▶ [Work item] Return only the final portion of the entries: the line with "häufig der Bogen eingesetzt – sei es beim" and every line after it, each one exact.

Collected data
# # # #

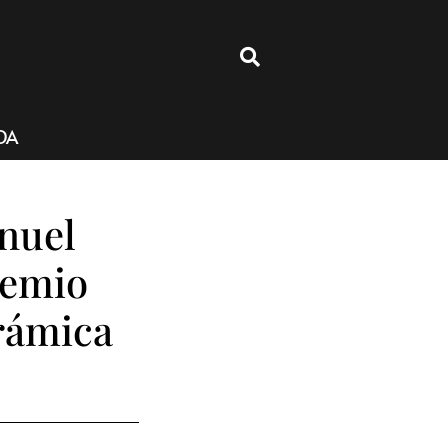
4
DA
anuel
remio
erámica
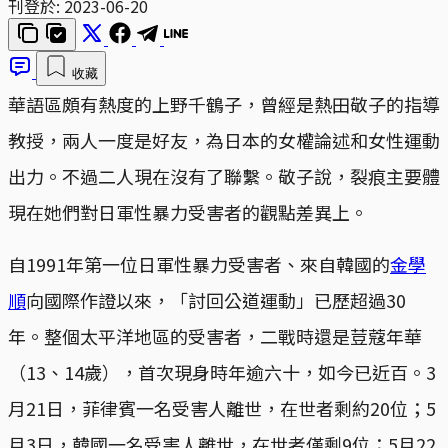
刊登於:
2023-06-20
收藏
華語區頗有熱度的上野千鶴子，曾經是熱田敬子的指導
教授，兩人一度是好友，為日本的女權論述和女性運動
出力。不過二人現在沒有了聯繫。敬子說，裂痕主要體
現在她們對日軍性暴力受害者的觀點差異上。
自1991年第一位日軍性暴力受害者、來自韓國的
金學
順
向國際作證以來，「討回公道運動」已歷超過30
年。整個太平洋地區的受害者，二戰時還是荳蔻年華
（13、14歲），首次現身時年逾六十，如今已近百。3
月21日，菲律賓一名受害人離世，在世者剩約20位；5
月3日，韓國一名受害人離世，在世者僅剩9位；5月22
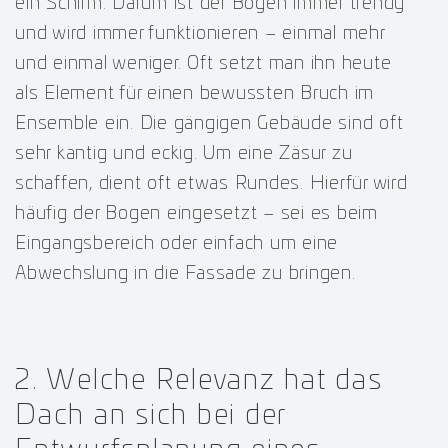
ein Schirm. Darum ist der Bogen immer trendy
und wird immer funktionieren – einmal mehr
und einmal weniger. Oft setzt man ihn heute
als Element für einen bewussten Bruch im
Ensemble ein. Die gängigen Gebäude sind oft
sehr kantig und eckig. Um eine Zäsur zu
schaffen, dient oft etwas Rundes. Hierfür wird
häufig der Bogen eingesetzt – sei es beim
Eingangsbereich oder einfach um eine
Abwechslung in die Fassade zu bringen.
2. Welche Relevanz hat das
Dach an sich bei der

# # # #

▶ [Response to the task]
häufig der Bogen eingesetzt – sei es beim
Eingangsbereich oder einfach um eine
Abwechslung in die Fassade zu bringen.
2. Welche Relevanz hat das
Dach an sich bei der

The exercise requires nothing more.